Data —
*** Block opens ***

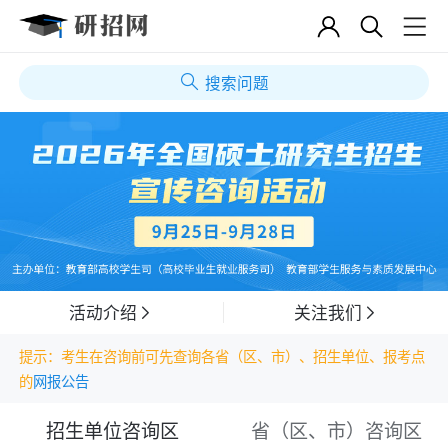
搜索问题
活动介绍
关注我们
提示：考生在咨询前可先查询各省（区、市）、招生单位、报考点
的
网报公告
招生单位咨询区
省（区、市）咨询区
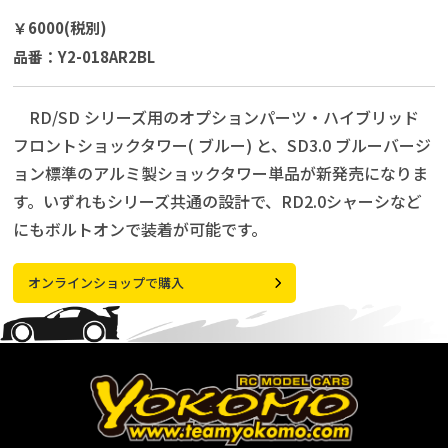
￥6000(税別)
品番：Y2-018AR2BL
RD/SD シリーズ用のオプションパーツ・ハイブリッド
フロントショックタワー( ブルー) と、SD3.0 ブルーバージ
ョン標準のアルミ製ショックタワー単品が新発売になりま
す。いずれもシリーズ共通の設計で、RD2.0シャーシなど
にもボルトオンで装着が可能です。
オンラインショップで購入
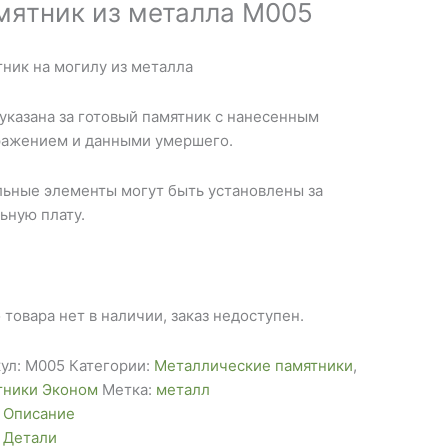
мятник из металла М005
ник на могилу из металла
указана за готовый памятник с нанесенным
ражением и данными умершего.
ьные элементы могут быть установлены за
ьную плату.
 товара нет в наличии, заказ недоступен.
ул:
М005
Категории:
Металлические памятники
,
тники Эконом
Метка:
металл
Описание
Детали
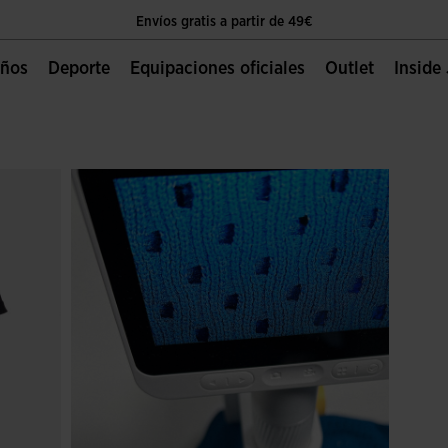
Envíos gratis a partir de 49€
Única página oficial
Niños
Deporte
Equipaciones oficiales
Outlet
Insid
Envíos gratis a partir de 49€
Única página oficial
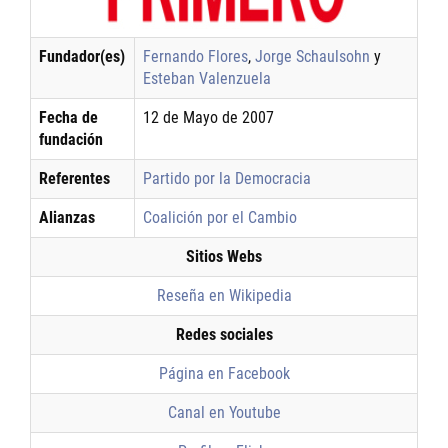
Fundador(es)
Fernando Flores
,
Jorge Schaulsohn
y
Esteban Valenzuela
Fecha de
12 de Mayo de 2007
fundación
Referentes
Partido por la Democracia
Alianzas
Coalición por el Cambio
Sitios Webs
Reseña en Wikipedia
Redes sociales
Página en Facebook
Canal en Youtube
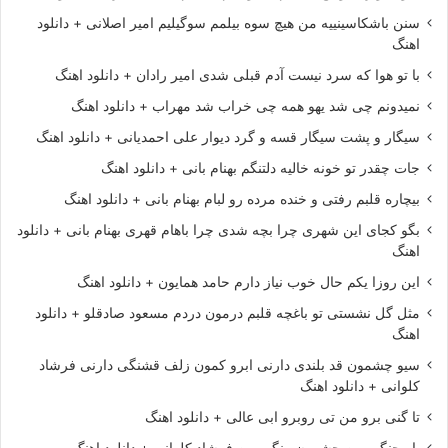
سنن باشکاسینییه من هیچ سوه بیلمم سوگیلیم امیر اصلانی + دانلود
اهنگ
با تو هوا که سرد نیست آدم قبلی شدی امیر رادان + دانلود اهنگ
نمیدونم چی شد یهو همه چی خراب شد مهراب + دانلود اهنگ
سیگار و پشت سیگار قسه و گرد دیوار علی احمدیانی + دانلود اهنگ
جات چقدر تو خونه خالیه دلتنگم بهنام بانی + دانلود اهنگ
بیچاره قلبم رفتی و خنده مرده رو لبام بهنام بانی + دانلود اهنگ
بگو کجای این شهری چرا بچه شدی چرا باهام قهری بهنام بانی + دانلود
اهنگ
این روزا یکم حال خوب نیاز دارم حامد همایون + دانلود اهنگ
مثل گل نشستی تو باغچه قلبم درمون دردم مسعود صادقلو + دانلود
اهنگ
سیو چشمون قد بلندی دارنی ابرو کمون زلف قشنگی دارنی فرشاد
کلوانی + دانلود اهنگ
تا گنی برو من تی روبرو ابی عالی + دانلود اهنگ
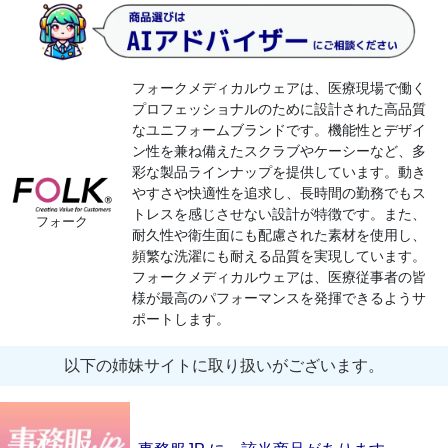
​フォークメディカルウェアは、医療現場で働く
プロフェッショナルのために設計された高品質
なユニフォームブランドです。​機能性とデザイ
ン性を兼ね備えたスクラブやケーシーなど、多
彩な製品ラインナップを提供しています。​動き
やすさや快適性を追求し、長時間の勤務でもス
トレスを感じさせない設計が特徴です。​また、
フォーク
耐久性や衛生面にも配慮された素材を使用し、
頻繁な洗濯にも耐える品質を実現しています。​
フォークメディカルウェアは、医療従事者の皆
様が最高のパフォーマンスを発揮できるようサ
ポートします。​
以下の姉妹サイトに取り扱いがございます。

*** Block closes ***

Work order —
Take the lines from the start of the listing above through the line with "やすさや快適性を追求し、長時間の勤務でもス", both ends included, and copy them exactly, leaving the pictures behind.

Completed exercise —
搜索问题
活动介绍
关注我们
提示：考生在咨询前可先查询各省（区、市）、招生单位、报考点
的
网报公告
招生单位咨询区
省（区、市）咨询区
￥6000(税別)
品番：Y2-018AR2BL
RD/SD シリーズ用のオプションパーツ・ハイブリッド
フロントショックタワー( ブルー) と、SD3.0 ブルーバージ
ョン標準のアルミ製ショックタワー単品が新発売になりま
す。いずれもシリーズ共通の設計で、RD2.0シャーシなど
にもボルトオンで装着が可能です。
オンラインショップで購入
мятник из металла М005
ник на могилу из металла
указана за готовый памятник с нанесенным
ражением и данными умершего.
ьные элементы могут быть установлены за
ьную плату.
 товара нет в наличии, заказ недоступен.
ул:
М005
Категории:
Металлические памятники
,
тники Эконом
Метка:
металл
Описание
Детали
Envíos gratis a partir de 49€
Única página oficial
Niños
Deporte
Equipaciones oficiales
Outlet
Insid
Envíos gratis a partir de 49€
Única página oficial
Fundador(es)
Fernando Flores
,
Jorge Schaulsohn
y
Esteban Valenzuela
Fecha de
12 de Mayo de 2007
fundación
Referentes
Partido por la Democracia
Alianzas
Coalición por el Cambio
Sitios Webs
Reseña en Wikipedia
Redes sociales
Página en Facebook
Canal en Youtube
سنن باشکاسینییه من هیچ سوه بیلمم سوگیلیم امیر اصلانی + دانلود
اهنگ
با تو هوا که سرد نیست آدم قبلی شدی امیر رادان + دانلود اهنگ
نمیدونم چی شد یهو همه چی خراب شد مهراب + دانلود اهنگ
سیگار و پشت سیگار قسه و گرد دیوار علی احمدیانی + دانلود اهنگ
جات چقدر تو خونه خالیه دلتنگم بهنام بانی + دانلود اهنگ
بیچاره قلبم رفتی و خنده مرده رو لبام بهنام بانی + دانلود اهنگ
بگو کجای این شهری چرا بچه شدی چرا باهام قهری بهنام بانی + دانلود
اهنگ
این روزا یکم حال خوب نیاز دارم حامد همایون + دانلود اهنگ
مثل گل نشستی تو باغچه قلبم درمون دردم مسعود صادقلو + دانلود
اهنگ
سیو چشمون قد بلندی دارنی ابرو کمون زلف قشنگی دارنی فرشاد
کلوانی + دانلود اهنگ
تا گنی برو من تی روبرو ابی عالی + دانلود اهنگ
​フォークメディカルウェアは、医療現場で働く
プロフェッショナルのために設計された高品質
なユニフォームブランドです。​機能性とデザイ
ン性を兼ね備えたスクラブやケーシーなど、多
彩な製品ラインナップを提供しています。​動き
やすさや快適性を追求し、長時間の勤務でもス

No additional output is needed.